Listed entries -
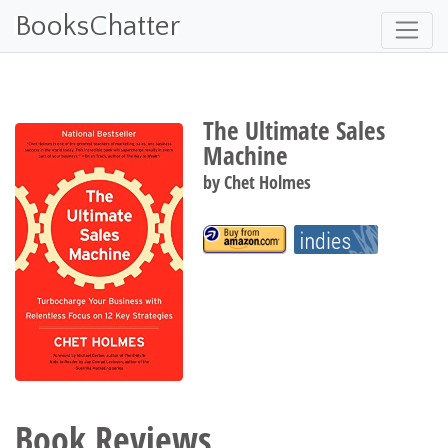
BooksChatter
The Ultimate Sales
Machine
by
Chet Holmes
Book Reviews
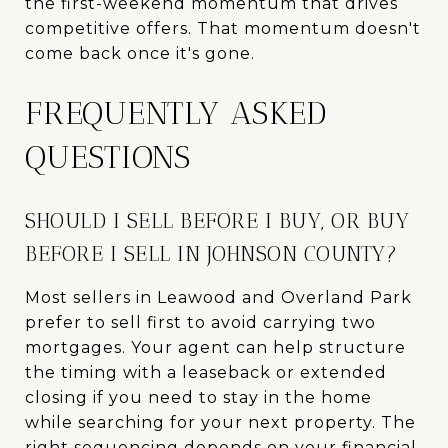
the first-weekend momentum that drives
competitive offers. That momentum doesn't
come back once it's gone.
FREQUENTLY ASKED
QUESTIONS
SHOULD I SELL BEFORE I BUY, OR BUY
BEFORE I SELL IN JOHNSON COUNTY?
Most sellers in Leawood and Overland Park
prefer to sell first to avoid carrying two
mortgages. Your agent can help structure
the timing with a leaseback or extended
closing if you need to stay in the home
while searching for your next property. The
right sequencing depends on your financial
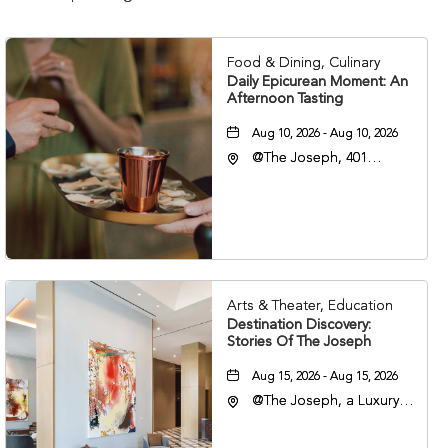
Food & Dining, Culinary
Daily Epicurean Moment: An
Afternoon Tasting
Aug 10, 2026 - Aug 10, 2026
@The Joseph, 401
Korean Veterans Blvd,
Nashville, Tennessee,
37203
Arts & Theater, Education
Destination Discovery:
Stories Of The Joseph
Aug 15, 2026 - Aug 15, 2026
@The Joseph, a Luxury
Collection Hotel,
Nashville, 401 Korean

Assignment -
Any picture found in the data is to be skipped while the rest is copied exactly.

Completed exercise -
BooksChatter
The Ultimate Sales
Machine
by
Chet Holmes
Book Reviews
the first-weekend momentum that drives
competitive offers. That momentum doesn't
come back once it's gone.
FREQUENTLY ASKED
QUESTIONS
SHOULD I SELL BEFORE I BUY, OR BUY
BEFORE I SELL IN JOHNSON COUNTY?
Most sellers in Leawood and Overland Park
prefer to sell first to avoid carrying two
mortgages. Your agent can help structure
the timing with a leaseback or extended
closing if you need to stay in the home
while searching for your next property. The
right sequencing depends on your financial
Food & Dining, Culinary
Daily Epicurean Moment: An
Afternoon Tasting
Aug 10, 2026 - Aug 10, 2026
@The Joseph, 401
Korean Veterans Blvd,
Nashville, Tennessee,
37203
Arts & Theater, Education
Destination Discovery:
Stories Of The Joseph
Aug 15, 2026 - Aug 15, 2026
@The Joseph, a Luxury
Collection Hotel,
Nashville, 401 Korean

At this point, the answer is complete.